To fight that kind of thinking, Bianco said, the Fed wants homeowners and stockholders to “think twice about paying list price.” But the Fed’s instruments are blunt, and higher interest rates could also hurt tens of millions of ordinary citizens who have the biggest chunk of their retirement savings in stocks. A negative wealth effect could prompt many people to indeed think twice, not just about the list price of their purchases but about buying discretionary goods and services at all.

Ultimately, it’s not hundreds of Ph.D.s at the Fed but millions of businesses and consumers who will determine the direction of inflation. And according to another Mauldin conference speaker, Peter Boockvar of Bleakley Advisory Group, inflation could prove to be stickier than the central bank would like. That assumption is based on recent warnings by several Fortune 500 CEOs.

On a recent earnings call, for instance, Kimberly-Clark’s CEO voiced concern that his company was pushing consumers to the brink, Boockvar said. Altria executives remarked that they were starting to see cigarette smokers trade down to discount brands. A number of companies have seen profits shrink as costs rise, and Boockvar predicted these companies would phase in price hikes gradually over the next few years to restore their margins.

Powell seems convinced that the job market is running so strong that the Fed can keep tightening until it subdues inflation—and do so without causing a recession (or at least a harsh one). That means the Fed could keep raising rates until inflation drops to 4%, Bianco predicted.

That’s where the Fed’s plans for a soft landing could run into trouble, he continued. Currently, inflation is running north of 8%, and the U.S. economy has never experienced an inflation reduction of more than 4% during an economic cycle without suffering a recession, which some economists believe looms right around the corner.
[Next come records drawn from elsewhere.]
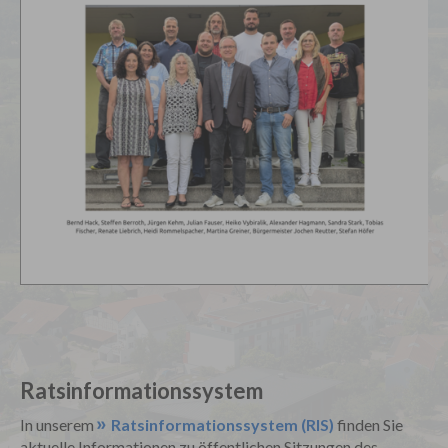
Ratsinformationssystem
In unserem
Ratsinformationssystem (RIS)
finden Sie
aktuelle Informationen zu öffentlichen Sitzungen des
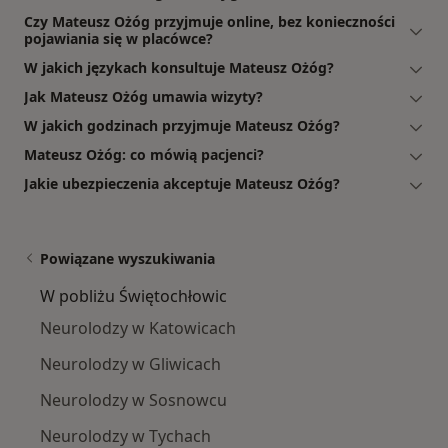
Czy Mateusz Ożóg przyjmuje online, bez konieczności
pojawiania się w placówce?
W jakich językach konsultuje Mateusz Ożóg?
Jak Mateusz Ożóg umawia wizyty?
W jakich godzinach przyjmuje Mateusz Ożóg?
Mateusz Ożóg: co mówią pacjenci?
Jakie ubezpieczenia akceptuje Mateusz Ożóg?
Powiązane wyszukiwania
W pobliżu Świętochłowic
Neurolodzy w Katowicach
Neurolodzy w Gliwicach
Neurolodzy w Sosnowcu
Neurolodzy w Tychach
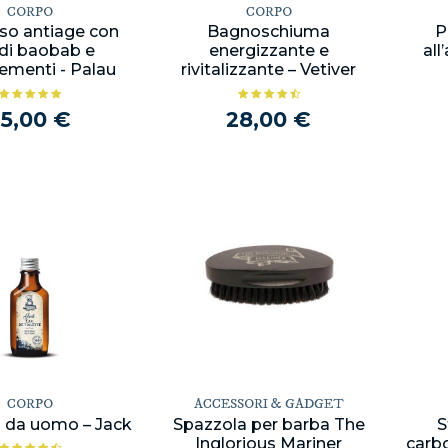
CORPO
CORPO
iso antiage con
Bagnoschiuma
P
 di baobab e
energizzante e
all
lementi - Palau
rivitalizzante – Vetiver
25,00 €
28,00 €
CORPO
ACCESSORI & GADGET
 da uomo – Jack
Spazzola per barba The
S
Inglorious Mariner
carb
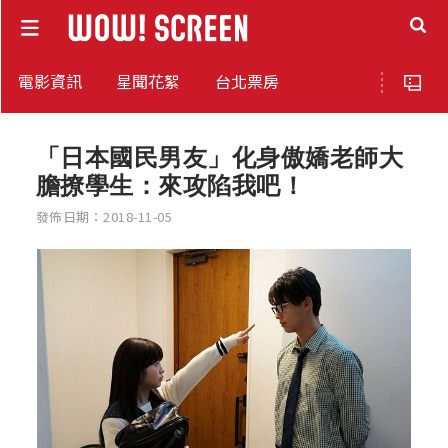
電影資訊
星聞花絮
台北票房
「日本國民男友」化身傲嬌老師大
膽撩學生：來攻陷我吧！
發佈日期：2018-11-05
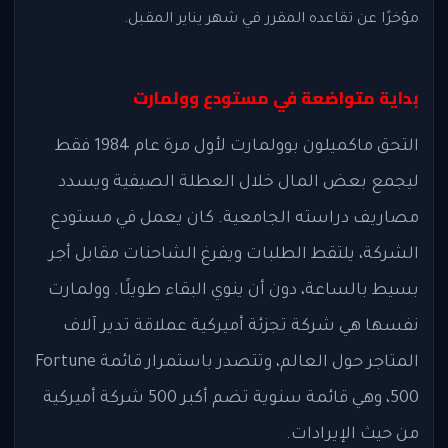
مؤخرًا عن تقاعده المقرر في شهر يناير المقبل.
بداية متواضعة في مستودع وولمارت
التحق ماكميلون بوولمارت لأول مرة عام 1984 فقط
ليجمع بعض المال خلال العطلة الصيفية ويسدد
مصاريف دراسته الجامعية. كان يعمل في مستودع
الشركة، يلتقط الطلبات ويفرغ الشاحنات مقابل أجر
بسيط بالساعة، دون أن ينوي البقاء طويلًا. وولمارت
نفسها هي شركة تجزئة أميركية عملاقة تدير آلاف
المتاجر حول العالم، وتتصدر باستمرار قائمة
Fortune
500
، وهي قائمة سنوية تضم أكبر 500 شركة أميركية
من حيث الإيرادات.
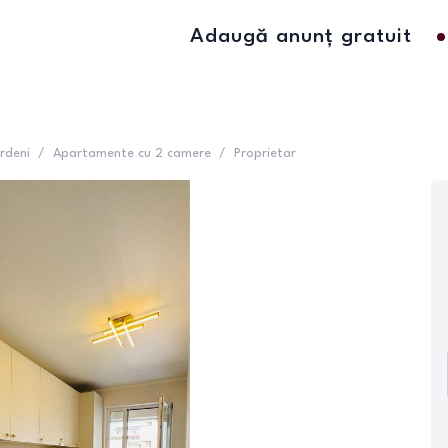
Adaugă anunț gratuit
rdeni
/
Apartamente cu 2 camere
/
Proprietar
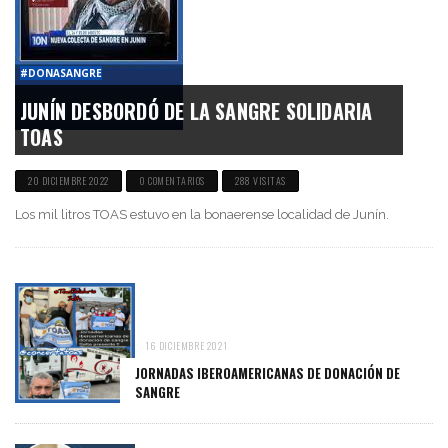
#DONASANGRE
JUNÍN DESBORDÓ DE LA SANGRE SOLIDARIA
TOAS
20 DICIEMBRE 2022
0 COMENTARIOS
288 VISITAS
Los mil litros TOAS estuvo en la bonaerense localidad de Junín.
16 DICIEMBRE 2021
JORNADAS IBEROAMERICANAS DE DONACIÓN DE
SANGRE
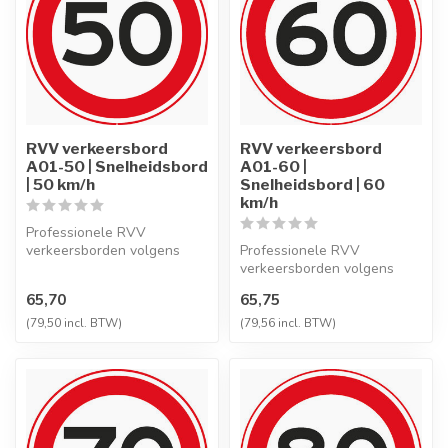
RVV verkeersbord
RVV verkeersbord
A01-50 | Snelheidsbord
A01-60 |
| 50 km/h
Snelheidsbord | 60
km/h
Professionele RVV
verkeersborden volgens
Professionele RVV
NEN-EN 12899-1,
verkeersborden volgens
vervaardigd uit hoogwaa...
NEN-EN 12899-1,
65,70
65,75
vervaardigd uit hoogwaa...
(79,50 incl. BTW)
(79,56 incl. BTW)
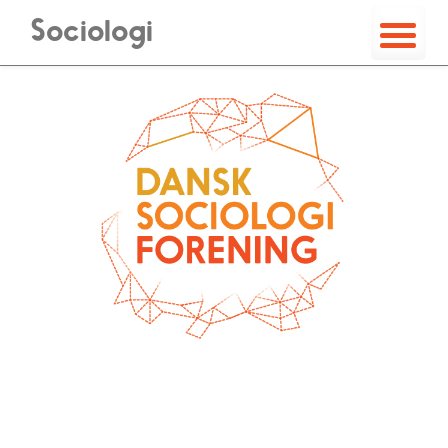
Sociologi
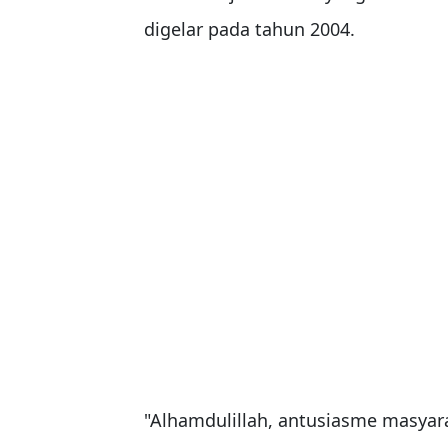
digelar pada tahun 2004.
"Alhamdulillah, antusiasme masyara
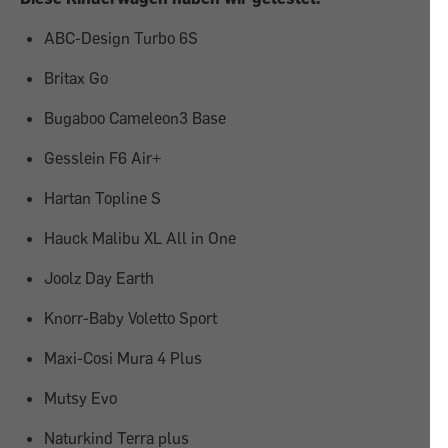
ABC-Design Turbo 6S
Britax Go
Bugaboo Cameleon3 Base
Gesslein F6 Air+
Hartan Topline S
Hauck Malibu XL All in One
Joolz Day Earth
Knorr-Baby Voletto Sport
Maxi-Cosi Mura 4 Plus
Mutsy Evo
Naturkind Terra plus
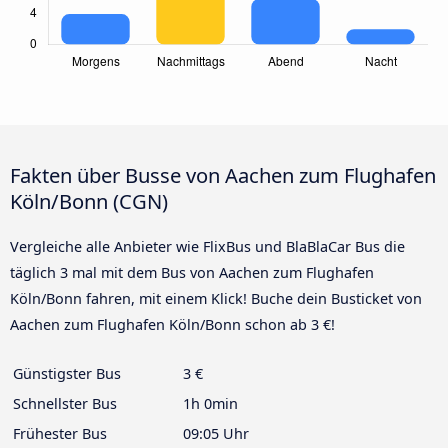
Fakten über Busse von Aachen zum Flughafen
Köln/Bonn (CGN)
Vergleiche alle Anbieter wie FlixBus und BlaBlaCar Bus die
täglich 3 mal mit dem Bus von Aachen zum Flughafen
Köln/Bonn fahren, mit einem Klick! Buche dein Busticket von
Aachen zum Flughafen Köln/Bonn schon ab 3 €!
Günstigster Bus
3 €
Schnellster Bus
1h 0min
Frühester Bus
09:05 Uhr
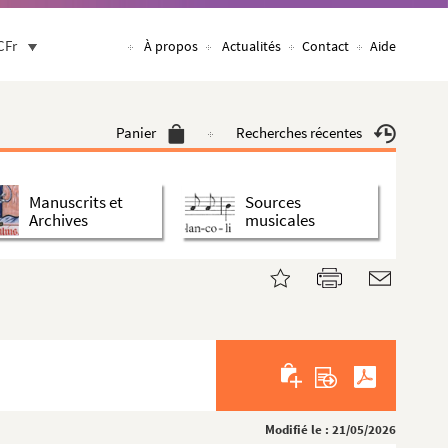
CFr
À propos
Actualités
Contact
Aide
Panier
Recherches récentes
Manuscrits et
Sources
Archives
musicales
Modifié le : 21/05/2026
Noting that 11 or 14 Fed tightening cycles had ended with recessions, Rosenberg cited a series of 18 economic indicators he developed as chief economist for North America at Merrill Lynch. Using those, he estimated that the U.S. was 82% of the way to a recession that he said would arrive in the second half of 2022.
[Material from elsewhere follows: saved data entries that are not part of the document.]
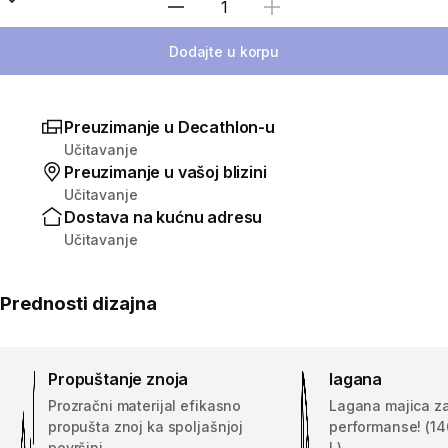
Izaberi količinu
Dodajte u korpu
Preuzimanje u Decathlon-u
Učitavanje
Preuzimanje u vašoj blizini
Učitavanje
Dostava na kućnu adresu
Učitavanje
Prednosti dizajna
Propuštanje znoja
lagana
Prozračni materijal efikasno
Lagana majica z
propušta znoj ka spoljašnjoj
performanse! (146
površini.
L)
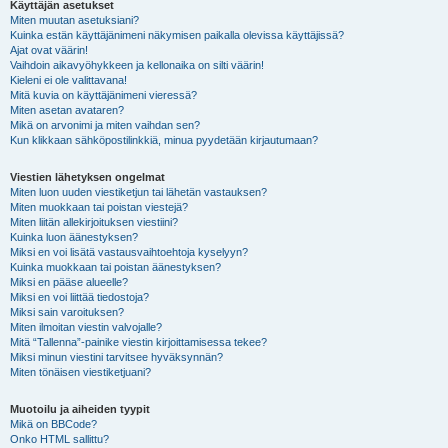
Käyttäjän asetukset
Miten muutan asetuksiani?
Kuinka estän käyttäjänimeni näkymisen paikalla olevissa käyttäjissä?
Ajat ovat väärin!
Vaihdoin aikavyöhykkeen ja kellonaika on silti väärin!
Kieleni ei ole valittavana!
Mitä kuvia on käyttäjänimeni vieressä?
Miten asetan avataren?
Mikä on arvonimi ja miten vaihdan sen?
Kun klikkaan sähköpostilinkkiä, minua pyydetään kirjautumaan?
Viestien lähetyksen ongelmat
Miten luon uuden viestiketjun tai lähetän vastauksen?
Miten muokkaan tai poistan viestejä?
Miten liitän allekirjoituksen viestiini?
Kuinka luon äänestyksen?
Miksi en voi lisätä vastausvaihtoehtoja kyselyyn?
Kuinka muokkaan tai poistan äänestyksen?
Miksi en pääse alueelle?
Miksi en voi liittää tiedostoja?
Miksi sain varoituksen?
Miten ilmoitan viestin valvojalle?
Mitä “Tallenna”-painike viestin kirjoittamisessa tekee?
Miksi minun viestini tarvitsee hyväksynnän?
Miten tönäisen viestiketjuani?
Muotoilu ja aiheiden tyypit
Mikä on BBCode?
Onko HTML sallittu?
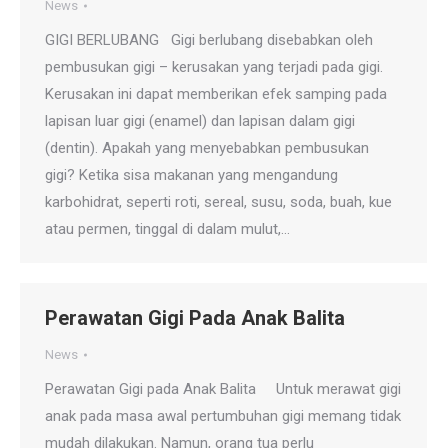
News
GIGI BERLUBANG Gigi berlubang disebabkan oleh
pembusukan gigi – kerusakan yang terjadi pada gigi.
Kerusakan ini dapat memberikan efek samping pada
lapisan luar gigi (enamel) dan lapisan dalam gigi
(dentin). Apakah yang menyebabkan pembusukan
gigi? Ketika sisa makanan yang mengandung
karbohidrat, seperti roti, sereal, susu, soda, buah, kue
atau permen, tinggal di dalam mulut,…
Perawatan Gigi Pada Anak Balita
News
Perawatan Gigi pada Anak Balita Untuk merawat gigi
anak pada masa awal pertumbuhan gigi memang tidak
mudah dilakukan. Namun, orang tua perlu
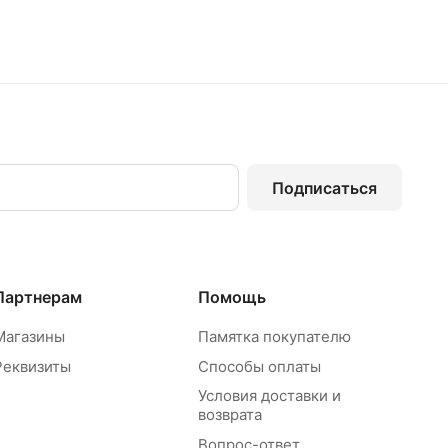
Подписаться
Партнерам
Помощь
Магазины
Памятка покупателю
Реквизиты
Способы оплаты
Условия доставки и
возврата
Вопрос-ответ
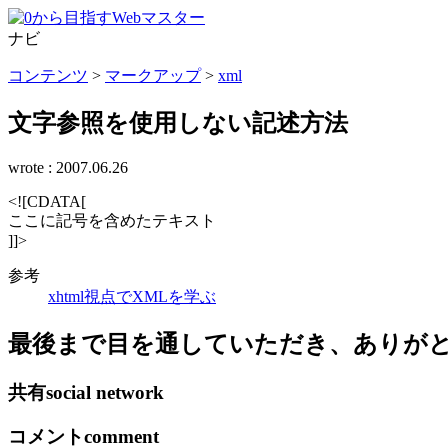
ナビ
コンテンツ
>
マークアップ
>
xml
文字参照を使用しない記述方法
wrote :
2007.06.26
<![CDATA[
ここに記号を含めたテキスト
]]>
参考
xhtml視点でXMLを学ぶ
最後まで目を通していただき、ありが
共有
social network
コメント
comment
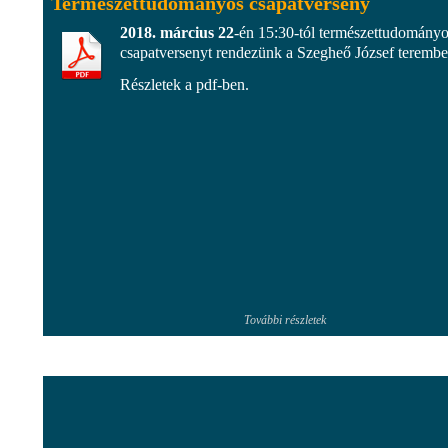
Természettudományos csapatverseny
2018. március 22
-én 15:30-tól természettudomány
csapatversenyt rendezünk a Szegheő József terembe
Részletek a pdf-ben.
További részletek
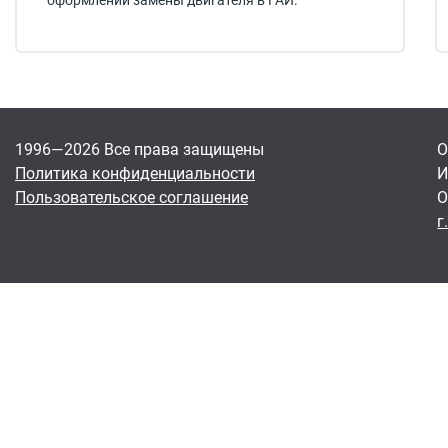
оформлении замены двигателя в ГАИ.
1996—2026 Все права защищены
О
Политика конфиденциальности
И
Пользовательское соглашение
О
г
But the pandemic economy has been so bizarre and quirky that trying to make predictions using historical parallels is a dicey proposition. As the S&P 500 approached bear market territory in May, the economy looked a lot stronger than the financial markets. This is a total reversal from the previous decade, when deflation concerns and slow growth were pervasive.

Even if there is a recession, there is no certainty it will be nasty. Manhattan Institute economist Allison Schrager recently observed in a Bloomberg Opinion article that inventories and capital investment are low, while household balance sheets are relatively strong. A mild recession could prevent excesses from building up.

Indeed, the worst excesses of the past two years have been in financial assets, and it’s those same assets that have spent the first four months of 2022 deflating rapidly. Vacationing Americans should get so lucky with their travel expenses this summer.